We believe A&BI should be a collaboration between the data team and the domain experts, especially as knowledge workers are getting started. And data teams love Sigma because a query or series of queries that could have taken them hours to write in SQL before, is now just a matter of a few clicks. They can still see the SQL code too because Sigma automatically writes it in the background.

What are the biggest challenges and opportunities for your users? How does Sigma help?

Prior to getting Sigma, our customers were stuck waiting for someone else to build a report for them or were working from dashboards that likely hadn’t been updated in months or even years, so they weren’t able to answer any new questions. With Sigma, they can answer any question, any time.

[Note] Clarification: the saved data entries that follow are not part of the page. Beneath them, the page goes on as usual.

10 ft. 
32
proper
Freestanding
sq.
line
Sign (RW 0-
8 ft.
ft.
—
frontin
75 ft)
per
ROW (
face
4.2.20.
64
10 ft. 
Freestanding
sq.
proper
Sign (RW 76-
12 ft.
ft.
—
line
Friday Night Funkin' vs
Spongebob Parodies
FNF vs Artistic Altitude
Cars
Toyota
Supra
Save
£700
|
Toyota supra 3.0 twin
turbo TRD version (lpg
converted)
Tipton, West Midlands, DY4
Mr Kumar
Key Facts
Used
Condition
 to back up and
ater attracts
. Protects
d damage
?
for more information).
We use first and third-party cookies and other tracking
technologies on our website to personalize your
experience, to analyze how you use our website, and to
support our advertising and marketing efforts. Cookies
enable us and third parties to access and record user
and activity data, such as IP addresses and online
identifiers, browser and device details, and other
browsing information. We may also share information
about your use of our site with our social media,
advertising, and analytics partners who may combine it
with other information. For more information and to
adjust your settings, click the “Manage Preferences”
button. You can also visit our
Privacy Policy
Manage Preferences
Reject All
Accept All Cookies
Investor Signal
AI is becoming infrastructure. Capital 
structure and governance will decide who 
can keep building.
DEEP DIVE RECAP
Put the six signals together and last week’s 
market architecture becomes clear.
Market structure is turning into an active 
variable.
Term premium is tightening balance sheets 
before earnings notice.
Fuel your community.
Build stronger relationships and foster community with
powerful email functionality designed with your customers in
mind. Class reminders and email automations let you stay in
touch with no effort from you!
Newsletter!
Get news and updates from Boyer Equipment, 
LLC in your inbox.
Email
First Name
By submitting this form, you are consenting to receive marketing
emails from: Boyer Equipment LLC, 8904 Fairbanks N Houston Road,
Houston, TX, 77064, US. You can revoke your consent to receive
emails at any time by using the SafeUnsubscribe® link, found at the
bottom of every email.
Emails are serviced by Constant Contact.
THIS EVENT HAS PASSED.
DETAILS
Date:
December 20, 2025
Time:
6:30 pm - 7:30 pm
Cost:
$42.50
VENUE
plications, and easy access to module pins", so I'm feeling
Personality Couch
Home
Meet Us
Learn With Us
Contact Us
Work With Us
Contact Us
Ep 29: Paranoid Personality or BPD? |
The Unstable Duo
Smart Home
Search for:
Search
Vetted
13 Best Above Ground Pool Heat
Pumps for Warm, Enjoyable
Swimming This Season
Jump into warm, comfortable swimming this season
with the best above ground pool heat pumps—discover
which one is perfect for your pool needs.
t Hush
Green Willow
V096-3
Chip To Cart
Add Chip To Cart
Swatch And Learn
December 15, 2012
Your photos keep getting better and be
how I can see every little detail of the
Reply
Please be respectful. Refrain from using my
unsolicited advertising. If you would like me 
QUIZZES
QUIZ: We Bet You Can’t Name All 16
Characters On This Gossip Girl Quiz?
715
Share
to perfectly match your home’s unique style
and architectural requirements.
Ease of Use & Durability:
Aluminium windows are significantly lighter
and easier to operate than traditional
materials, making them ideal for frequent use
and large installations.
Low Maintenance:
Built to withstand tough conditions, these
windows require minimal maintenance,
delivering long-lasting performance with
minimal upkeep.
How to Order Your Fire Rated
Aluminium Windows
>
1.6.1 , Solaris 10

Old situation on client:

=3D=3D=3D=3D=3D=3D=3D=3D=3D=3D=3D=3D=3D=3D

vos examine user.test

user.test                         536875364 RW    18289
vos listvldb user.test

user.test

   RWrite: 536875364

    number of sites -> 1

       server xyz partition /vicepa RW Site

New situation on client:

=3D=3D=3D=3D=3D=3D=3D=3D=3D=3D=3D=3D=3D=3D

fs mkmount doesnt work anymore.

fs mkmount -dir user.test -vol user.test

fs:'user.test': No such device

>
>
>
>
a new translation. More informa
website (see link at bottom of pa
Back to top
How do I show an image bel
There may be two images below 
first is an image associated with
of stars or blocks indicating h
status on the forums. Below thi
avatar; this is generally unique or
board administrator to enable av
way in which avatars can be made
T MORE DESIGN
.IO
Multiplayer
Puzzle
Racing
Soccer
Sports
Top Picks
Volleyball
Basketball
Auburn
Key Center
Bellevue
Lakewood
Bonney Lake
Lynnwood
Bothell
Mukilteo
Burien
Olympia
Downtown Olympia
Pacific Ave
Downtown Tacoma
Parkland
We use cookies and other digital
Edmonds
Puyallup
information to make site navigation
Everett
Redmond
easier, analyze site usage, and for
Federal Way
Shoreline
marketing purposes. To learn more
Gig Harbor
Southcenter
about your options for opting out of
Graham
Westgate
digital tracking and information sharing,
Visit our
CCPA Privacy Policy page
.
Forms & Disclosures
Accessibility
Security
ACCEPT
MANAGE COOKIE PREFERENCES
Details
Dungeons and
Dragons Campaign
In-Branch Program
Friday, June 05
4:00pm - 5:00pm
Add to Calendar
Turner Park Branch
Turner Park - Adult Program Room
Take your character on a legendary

They can safely follow the rules of the road, but they are also the driver in their data journey.

Providing everyone at the company with the ability to safely and security explore data is the only way to scale A&BI. No company can afford to hire all the analysts they will need to support the demand for answers that has only just begun, nor can you mandate that everyone at the company learns SQL, so they can run their own queries in a traditional BI tool.

Today, the biggest challenge for our customers is ensuring that they are getting everything they can out of their data and putting insights into action. A&BI is still a fairly new and we are all just beginning to understand its incredible potential.

Where do you see Data Analytics and other smart technologies heading beyond 2025?

Migrating to the Cloud has gone from “if” to “when” and I expect the cloud to be ubiquitous by 2025. I honestly don’t understand why anything is done on-prem today. We are also seeing storage trending toward being all but free and compute is becoming limitless, which will generate a new breed of applications.

Just think, Sigma is an application that came out of the ability to store data in a cloud warehouse. Sigma couldn’t have existed just 10 years ago when on-prem warehouses were the norm. I can only begin to imagine the plethora of applications that will leverage these fundamental changes in technology that we are seeing today.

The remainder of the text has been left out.